Le problème de l’élection de 2018 réside dans le fait que, comme l’a souligné la modératrice du séminaire, Stephanie Wolters, chercheuse principale à SAIIA, Tshisekedi n’a pas remporté l'élection. Il a été choisi par la faction de Kabila pour faire office de compromis entre son propre candidat Emmanuel Ramazani Shadary, qui avait réuni trop peu de voix pour être crédible, et Martin Fayulu de la coalition Lamuka, qui avait réellement gagné.

C’est cet accord qui est à l’origine de la dépendance de Tshisekedi vis-à-vis de Kabila pour son soutien politique. Cette dépendance, à son tour, a essentiellement paralysé le gouvernement pendant que Tshisekedi se battait pour se défaire de la mainmise de Kabila sur le plan politique en formant une coalition de son cru, peu maniable, pour essayer d’évincer celle de son prédécesseur.

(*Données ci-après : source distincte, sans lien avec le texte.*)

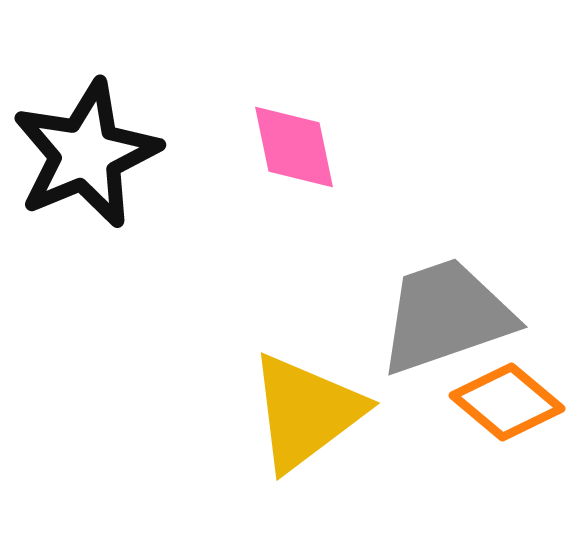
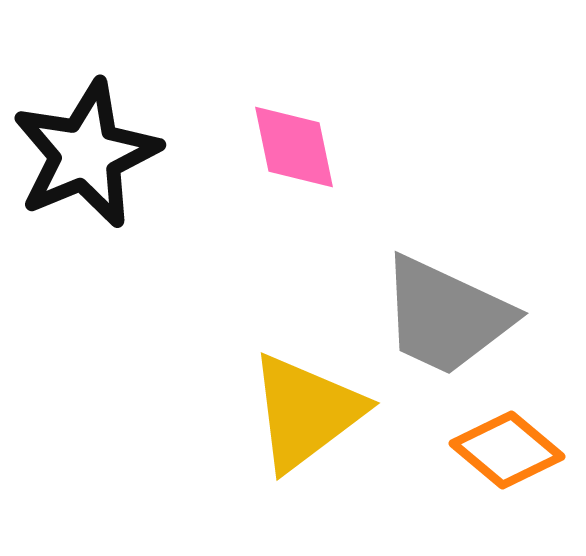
gray trapezoid: rotated 136 degrees counterclockwise
orange diamond: moved 48 px down
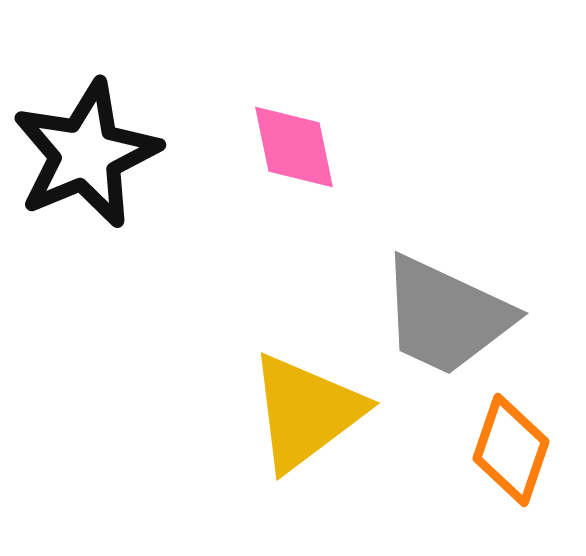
orange diamond: moved 4 px right; rotated 69 degrees clockwise
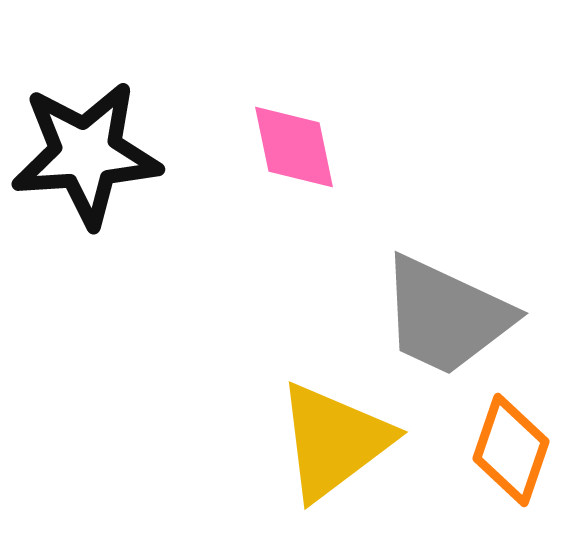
black star: rotated 19 degrees clockwise
yellow triangle: moved 28 px right, 29 px down
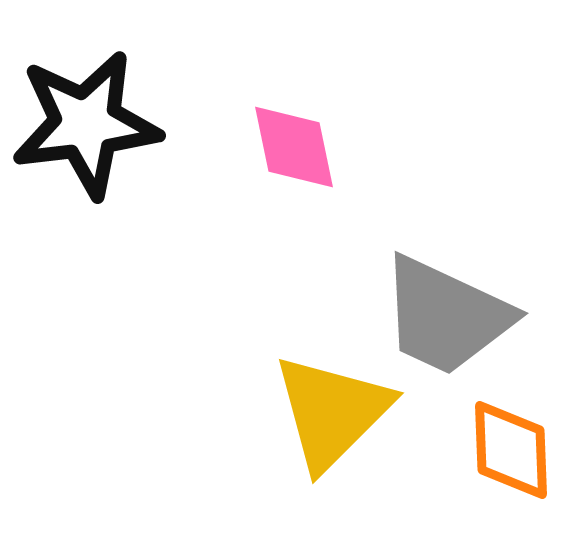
black star: moved 30 px up; rotated 3 degrees counterclockwise
yellow triangle: moved 2 px left, 29 px up; rotated 8 degrees counterclockwise
orange diamond: rotated 21 degrees counterclockwise
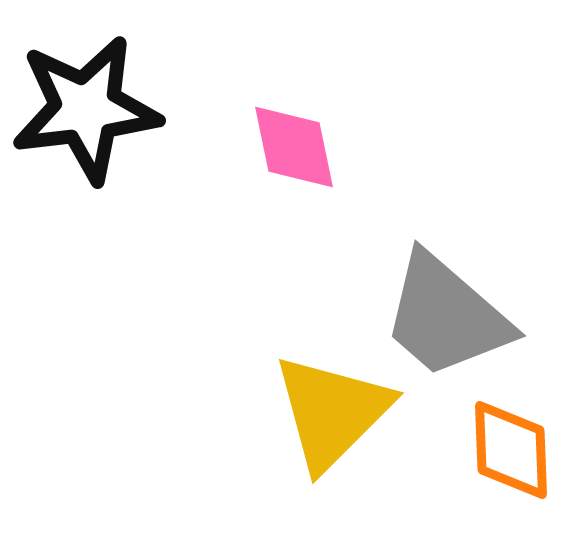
black star: moved 15 px up
gray trapezoid: rotated 16 degrees clockwise
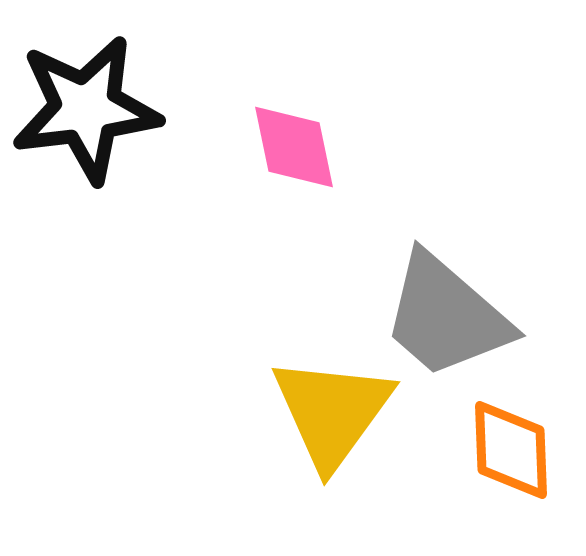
yellow triangle: rotated 9 degrees counterclockwise
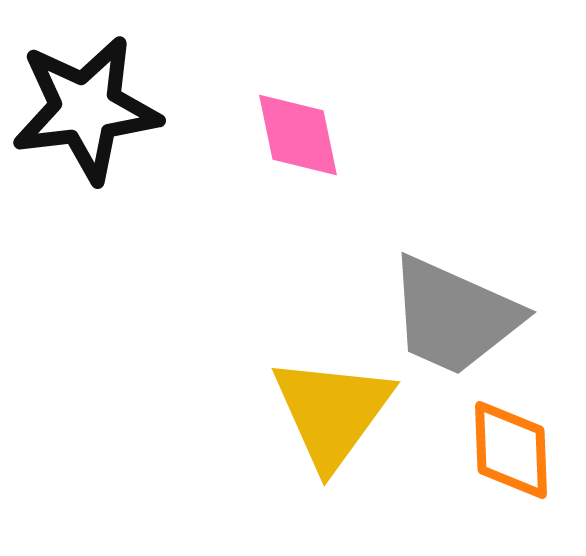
pink diamond: moved 4 px right, 12 px up
gray trapezoid: moved 8 px right; rotated 17 degrees counterclockwise
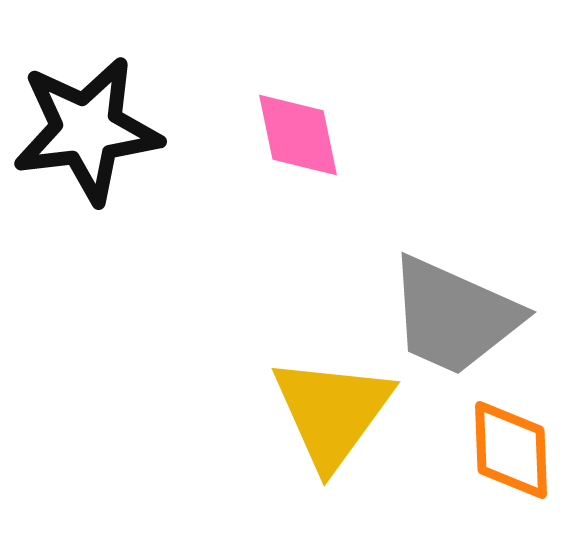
black star: moved 1 px right, 21 px down
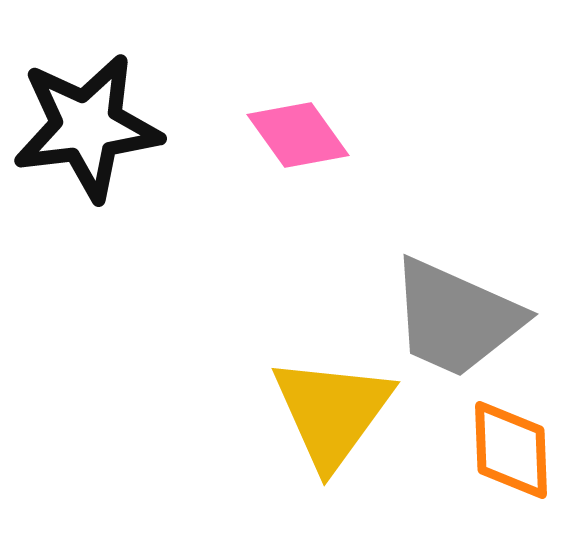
black star: moved 3 px up
pink diamond: rotated 24 degrees counterclockwise
gray trapezoid: moved 2 px right, 2 px down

Comme l’a déclaré Wolters, « le problème fondamental réside dans le fait que l’élite politique gouverne en fonction de ses propres intérêts, ce qui rend les efforts de réforme, même les plus enthousiastes, très difficiles à faire progresser dans la durée ».

« Tshisekedi dispose encore d’un certain temps pour démontrer sa volonté de réformer véritablement la gouvernance. Cependant, ses récentes mesures de lutte contre la corruption, par exemple, démontrent déjà une certaine sélectivité politique. Si la gouvernance doit réellement s’améliorer, personne ne doit être au-dessus de la loi. »

Peut-être la politique de la RDC est-elle intrinsèquement fracturée et a-t-elle besoin d’un leader visionnaire, pas nécessairement très démocratique, pour prendre les choses en main et imposer les réformes économiques nécessaires, comme d’aucuns le pensent. Mais jusqu’à l’arrivée de ce messie, il serait opportun de commencer à renforcer la cohérence comme base du développement en mettant au pouvoir le personnel politique que le peuple congolais a choisi par les urnes.